How to get separation between your biceps and triceps
Separation, or the so called cuts, between the biceps and the triceps can be achieved by lifting weights regularly and targeting those specific muscles. If you strengthen and grow muscles which are close together, then you can get separation between them.
The muscles can be further defined (aka separated) by decreasing the percentage of body fat because this will let your skin sit tight against the lean muscle tissue and follow the curvature of the muscle itself.
To get the best results, combine overall fat loss with a healthy diet and specific for those muscles exercises.
Make a few dietary changes. Restrict the foods which are high in sugar, sodium and saturated fat. Start consuming mostly nutritious foods – fresh vegetables and fruits, lean cut meats, etc.
They promote the lean muscle tissue growth. Include lots of protein in the diet because the amino acids which are extracted from protein are what develops the lean muscle tissue.
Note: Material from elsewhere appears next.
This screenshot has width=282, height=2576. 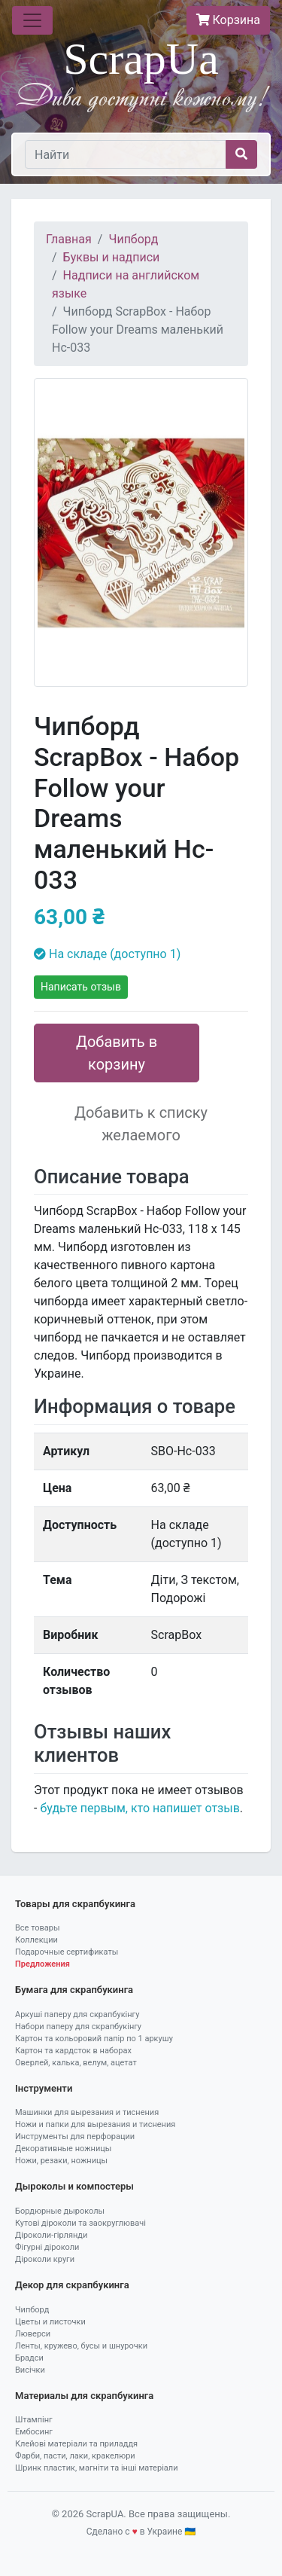 What do you see at coordinates (30, 2370) in the screenshot?
I see `Висічки` at bounding box center [30, 2370].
To achieve general fitness, you have to work on several muscles together. But if you want cut muscles, then you need to incorporate also such exercises which target the region you would like to get separation in. So you need to perform at least 3 strength training exercises for arm and shoulders in every workout but remember that the biceps and the triceps need a full day of rest between the workouts in order to recover.
You can start by doing curls – to put more focus on the biceps, perform biceps curls with the help of an exercise bench which has a back support.
You can also perform shoulder press on an exercise seat (also with back support).
Another helpful exercise is barbell deltoid rows with a weighted barbell for about 10-15 reps.